Print every line of the material below exactly as it stands, but omit the pictures.

▶ [DATASET CONTENT]:
⟨
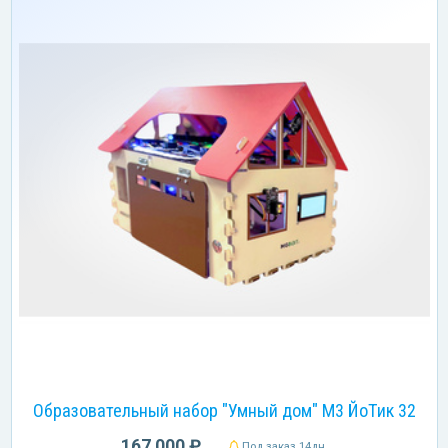
Образовательный набор "Умный дом" М3 ЙоТик 32
167 000 ₽
Под заказ 14дн.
⟩
▶ [EXERCISE RESPONSE]:
Образовательный набор "Умный дом" М3 ЙоТик 32
167 000 ₽
Под заказ 14дн.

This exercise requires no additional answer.